-- Opening Marker --

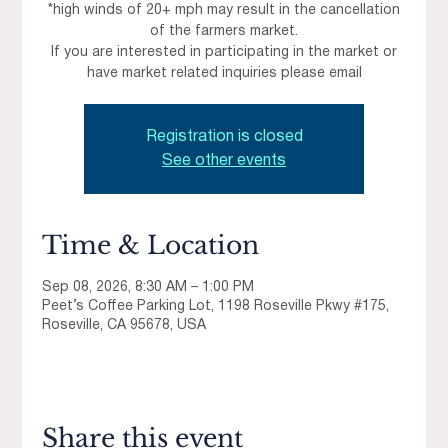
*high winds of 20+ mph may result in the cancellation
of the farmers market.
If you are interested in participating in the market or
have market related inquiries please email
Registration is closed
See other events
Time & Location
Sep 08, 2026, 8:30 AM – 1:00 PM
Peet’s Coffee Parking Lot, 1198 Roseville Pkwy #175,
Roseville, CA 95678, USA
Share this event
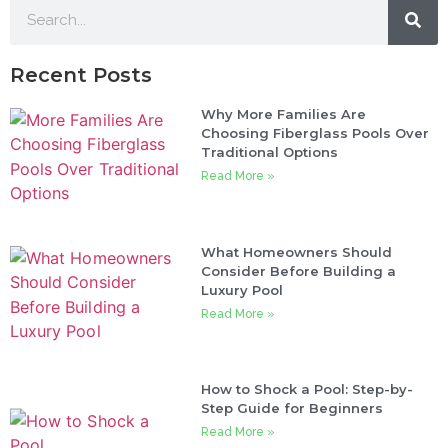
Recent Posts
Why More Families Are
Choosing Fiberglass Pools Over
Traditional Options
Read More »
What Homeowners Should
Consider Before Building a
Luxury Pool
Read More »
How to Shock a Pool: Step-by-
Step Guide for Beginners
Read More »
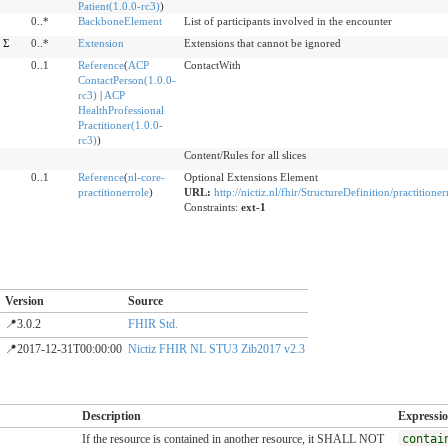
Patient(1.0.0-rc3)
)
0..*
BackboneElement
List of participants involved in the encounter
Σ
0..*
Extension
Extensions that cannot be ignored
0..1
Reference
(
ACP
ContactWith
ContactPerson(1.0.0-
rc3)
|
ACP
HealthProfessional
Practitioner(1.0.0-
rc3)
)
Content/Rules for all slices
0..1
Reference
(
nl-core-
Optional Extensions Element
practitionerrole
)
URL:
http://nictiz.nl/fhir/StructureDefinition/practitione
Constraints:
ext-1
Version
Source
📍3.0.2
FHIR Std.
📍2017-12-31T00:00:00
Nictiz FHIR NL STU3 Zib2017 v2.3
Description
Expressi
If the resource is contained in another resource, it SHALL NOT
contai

-- Closing Marker --
-- Opening Marker --

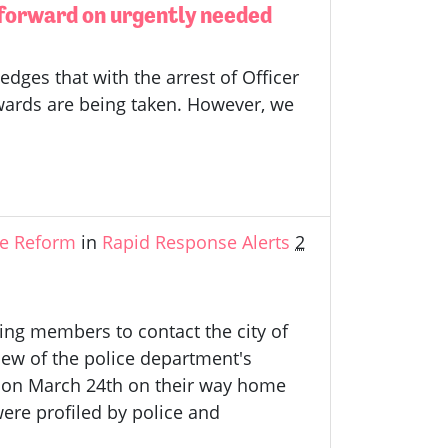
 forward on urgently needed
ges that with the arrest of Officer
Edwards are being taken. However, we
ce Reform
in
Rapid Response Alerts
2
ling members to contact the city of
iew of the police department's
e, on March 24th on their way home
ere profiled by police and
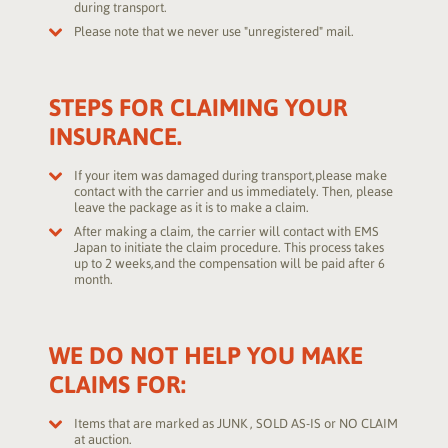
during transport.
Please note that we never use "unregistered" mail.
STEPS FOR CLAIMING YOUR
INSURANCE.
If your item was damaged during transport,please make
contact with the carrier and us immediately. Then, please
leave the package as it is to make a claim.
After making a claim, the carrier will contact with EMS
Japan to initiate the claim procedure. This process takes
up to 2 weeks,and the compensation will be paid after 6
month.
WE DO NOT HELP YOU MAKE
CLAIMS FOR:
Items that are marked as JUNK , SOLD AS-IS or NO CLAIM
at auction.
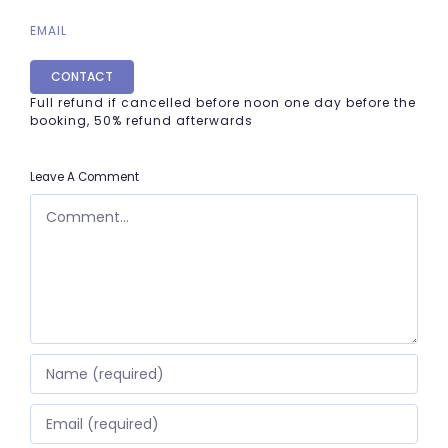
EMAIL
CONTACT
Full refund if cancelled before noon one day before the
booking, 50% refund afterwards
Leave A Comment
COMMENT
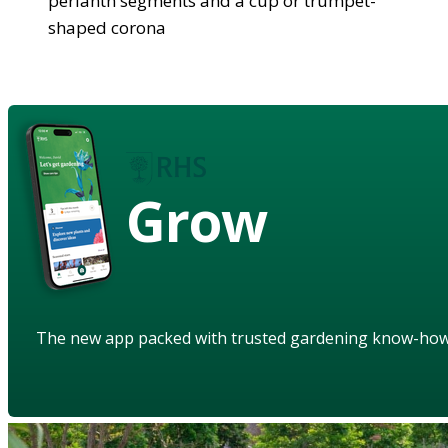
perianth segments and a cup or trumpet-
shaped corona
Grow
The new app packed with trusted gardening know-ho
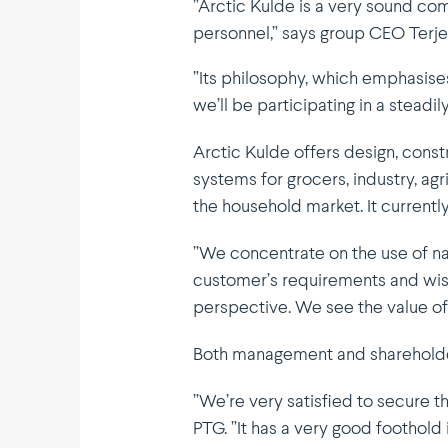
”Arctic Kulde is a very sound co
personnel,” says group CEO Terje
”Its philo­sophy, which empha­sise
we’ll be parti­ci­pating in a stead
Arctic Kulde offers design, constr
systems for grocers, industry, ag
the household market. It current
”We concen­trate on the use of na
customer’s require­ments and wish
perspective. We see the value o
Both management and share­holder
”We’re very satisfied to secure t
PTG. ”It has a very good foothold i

-- Closing Marker --
-- Opening Marker --

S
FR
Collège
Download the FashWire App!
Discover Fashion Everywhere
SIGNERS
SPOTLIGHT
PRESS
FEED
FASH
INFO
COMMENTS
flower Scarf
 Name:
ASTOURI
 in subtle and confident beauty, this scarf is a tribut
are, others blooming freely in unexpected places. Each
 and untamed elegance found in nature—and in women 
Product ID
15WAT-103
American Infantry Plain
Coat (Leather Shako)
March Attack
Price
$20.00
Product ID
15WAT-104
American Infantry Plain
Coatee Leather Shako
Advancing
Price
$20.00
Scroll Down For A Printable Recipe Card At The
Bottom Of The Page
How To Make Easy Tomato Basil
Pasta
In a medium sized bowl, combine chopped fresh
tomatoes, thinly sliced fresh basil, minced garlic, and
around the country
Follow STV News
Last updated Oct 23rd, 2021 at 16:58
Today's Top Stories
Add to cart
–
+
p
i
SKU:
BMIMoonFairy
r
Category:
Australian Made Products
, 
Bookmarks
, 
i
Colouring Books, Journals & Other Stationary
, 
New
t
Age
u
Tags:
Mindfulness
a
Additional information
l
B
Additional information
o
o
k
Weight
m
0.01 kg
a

-- Closing Marker --

*TASK GOAL*
Each line between the one holding "booking, 50% refund afterwards" and the one holding "good foothold i", inclusive, should be copied exactly as it appears above, and pictures should be omitted.

*RESULT*
booking, 50% refund afterwards
Leave A Comment
COMMENT
perianth segments and a cup or trumpet-
shaped corona
Grow
The new app packed with trusted gardening know-ho
”Arctic Kulde is a very sound co
personnel,” says group CEO Terje
”Its philo­sophy, which empha­sise
we’ll be parti­ci­pating in a stead
Arctic Kulde offers design, constr
systems for grocers, industry, ag
the household market. It current
”We concen­trate on the use of na
customer’s require­ments and wish
perspective. We see the value o
Both management and share­holder
”We’re very satisfied to secure t
PTG. ”It has a very good foothold i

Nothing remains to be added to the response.